- Collected data -
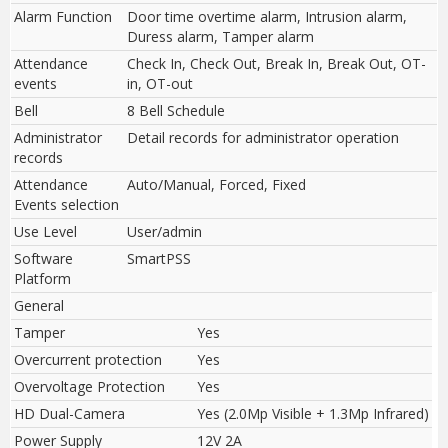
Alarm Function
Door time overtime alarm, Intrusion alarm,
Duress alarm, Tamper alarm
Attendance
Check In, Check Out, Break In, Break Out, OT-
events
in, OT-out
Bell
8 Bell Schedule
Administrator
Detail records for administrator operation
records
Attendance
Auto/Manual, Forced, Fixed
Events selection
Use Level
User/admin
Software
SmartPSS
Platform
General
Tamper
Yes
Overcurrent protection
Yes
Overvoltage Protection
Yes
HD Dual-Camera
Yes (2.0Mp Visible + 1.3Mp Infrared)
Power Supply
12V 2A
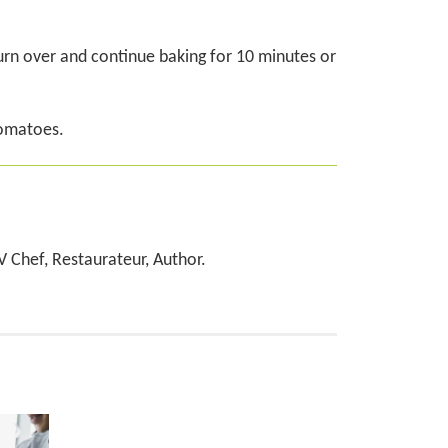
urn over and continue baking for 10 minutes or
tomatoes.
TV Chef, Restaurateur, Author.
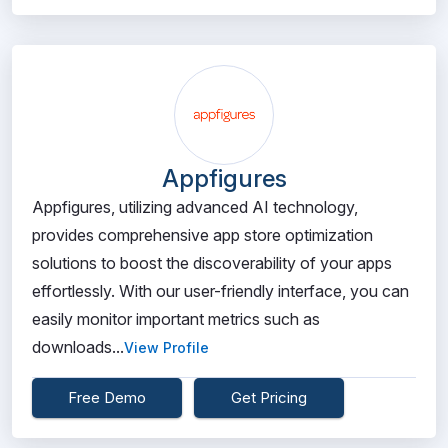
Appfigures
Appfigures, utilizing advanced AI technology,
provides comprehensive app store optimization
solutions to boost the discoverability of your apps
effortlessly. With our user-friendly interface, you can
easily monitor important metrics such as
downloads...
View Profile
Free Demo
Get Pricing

- What the task asks -
Beginning with the line holding "Events selection", copy each line exactly through the end of the records above, and leave every picture out.

- Solution -
Events selection
Use Level
User/admin
Software
SmartPSS
Platform
General
Tamper
Yes
Overcurrent protection
Yes
Overvoltage Protection
Yes
HD Dual-Camera
Yes (2.0Mp Visible + 1.3Mp Infrared)
Power Supply
12V 2A
urn over and continue baking for 10 minutes or
tomatoes.
TV Chef, Restaurateur, Author.
Appfigures
Appfigures, utilizing advanced AI technology,
provides comprehensive app store optimization
solutions to boost the discoverability of your apps
effortlessly. With our user-friendly interface, you can
easily monitor important metrics such as
downloads...
View Profile
Free Demo
Get Pricing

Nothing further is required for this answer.